Question: what effect does the above hack to Eo.h have? Can I continue to do this for the foreseeable future? If not, I guess the least invasive way forward for me is to rebuild my *current* glibc as per above.

I'm not sure if there is anything left to do from EFL's perspective. I would assume there would be quite a few installations out there that still have glibc-2.21 or older - Sabayon tends to be pretty bleeding-edge. I'm happy to help provide more info on my setup, test hacks, etc.
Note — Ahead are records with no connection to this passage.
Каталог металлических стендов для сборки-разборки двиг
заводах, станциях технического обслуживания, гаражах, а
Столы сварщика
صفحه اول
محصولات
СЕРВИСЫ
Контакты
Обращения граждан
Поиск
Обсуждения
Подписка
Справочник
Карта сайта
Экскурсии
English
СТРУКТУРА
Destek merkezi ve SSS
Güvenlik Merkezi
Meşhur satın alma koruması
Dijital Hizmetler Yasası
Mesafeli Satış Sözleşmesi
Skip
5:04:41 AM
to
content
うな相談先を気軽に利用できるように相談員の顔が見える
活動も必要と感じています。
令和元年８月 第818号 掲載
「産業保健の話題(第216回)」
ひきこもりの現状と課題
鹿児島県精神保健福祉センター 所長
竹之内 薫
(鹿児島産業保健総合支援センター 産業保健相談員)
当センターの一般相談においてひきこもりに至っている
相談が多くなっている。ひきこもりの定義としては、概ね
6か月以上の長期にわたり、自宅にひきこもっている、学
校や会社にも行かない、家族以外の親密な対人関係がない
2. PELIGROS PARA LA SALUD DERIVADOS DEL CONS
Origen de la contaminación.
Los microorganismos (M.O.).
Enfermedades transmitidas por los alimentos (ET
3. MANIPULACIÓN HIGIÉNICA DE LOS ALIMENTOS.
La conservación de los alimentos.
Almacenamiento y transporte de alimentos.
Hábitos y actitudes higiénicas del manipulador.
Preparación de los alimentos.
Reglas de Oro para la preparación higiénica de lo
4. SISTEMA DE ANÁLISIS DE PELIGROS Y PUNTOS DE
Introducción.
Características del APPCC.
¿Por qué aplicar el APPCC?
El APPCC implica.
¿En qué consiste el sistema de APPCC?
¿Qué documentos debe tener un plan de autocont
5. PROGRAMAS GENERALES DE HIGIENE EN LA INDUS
Otherwise, feel free to close this bug if you think it's primarily my installation that is to blame.

Thanks for your help :)

ok. well you're on an older glibc than me (2.24 for me), likely why i don't see it and you do. perhaps a lot of people have upgrade or have patched glibc's and you don't. not sure. but this issue is really a thorny one. one thing we can do is reduce the # of .so's - that for us unfortunately means merging our libraries. @cedric has plans to merge eina, eo and ecore already. this will reduce TLS slots needed, but we'd likely have to reduce a lot more than that.

we could do actual pthread TLS (getspecific) via eina_tls ... but this moves the cost to runtime inside every api call and that kind of defeats the whole purpose of these being link-time (+thread spawn etc.) costs. i cant really not use __thread there without a whole bunch of other costly overhead.

as for the Eo.h hack? it makes eo "not threadsafe". it means the eo call resolve cache is not threadsafe. at least for now you are unlikely to see many issues, but over time the issues will pile up and you'll get "weird stuff" happening and it'll be hard for anyone to know what/why.

but knowing glibc 2.21 is an issue is useful.

so our options are:

  • use eina_tls BUT this means far far far bigger runtime cost AND more code to execute (have to allocate struct, free it on thread exit, do checks for the key, init if not initted and do the alloc etc.)
  • make eo not threadsafe (this isn't really an option)
  • redesign the cache somehow to work differently without affecting performance or memory footprint or complexity much (this is going to be HARD - can't currently think of a good direction to go)
  • reduce number of .so's we need/load that have TLS segments for __thread (this is the most viable as it is actually our plan to reduce # of .so's and merge them into fewer ones). this is why i added @cedric on this as i think expanding our .so merge might be a good idea just to fix this issue here for older glibc's

merging .so's is not as easy as it sounds though... :/

FYI, rebuilding glibc-2.21 with this patch also fixes things for me:

--- a/sysdeps/generic/ldsodefs.h	2015-02-06 17:40:18.000000000 +1100
+++ b/sysdeps/generic/ldsodefs.h	2016-09-26 13:17:14.228874529 +1000
@@ -389,7 +389,7 @@
 #define TLS_SLOTINFO_SURPLUS (62)

 /* Number of additional slots in the dtv allocated.  */
-#define DTV_SURPLUS	(14)
+#define DTV_SURPLUS	(32)

   /* Initial dtv of the main thread, not allocated with normal malloc.  */
   EXTERN void *_dl_initial_dtv;

This patch was suggested in one of the above links.

thanks! i'l leaving this open mostly because we've been discussing merging efl libs.right now a quick check of terminology and enlightenment show that these link to 35 different efl shared libs not including modules and so on that are dlopen()ed. each lib is basically going to be eating up a slot i think. or if it has any __thread usage it would.

we're talking about reducing these 35 to somewhere between 1-6 or so (like 3-4 in the end, but 1 is theoretically possible). when we merge, this problem hopefully gets reduced... and we sneak under the bar... but until then this will continue to be an issue until libc's are "fixed" as you describe.

raster renamed this task from GL compositing on X11 broken to EFL EO thread safety with _thread causes liker issues e.g. evas gl module loading.Dec 25 2016, 8:34 PM
stefan_schmidt triaged this task as High priority.Feb 10 2017, 6:48 AM
This comment was removed by raster.
zmike edited projects, added Restricted Project; removed efl.Jun 11 2018, 6:52 AM
bu5hm4n edited projects, added efl: rendering, efl: data types; removed Restricted Project.Jun 11 2018, 7:32 AM
zmike edited projects, added Restricted Project; removed efl (efl-1.21).Jun 20 2018, 9:11 AM
zmike lowered the priority of this task from High to TODO.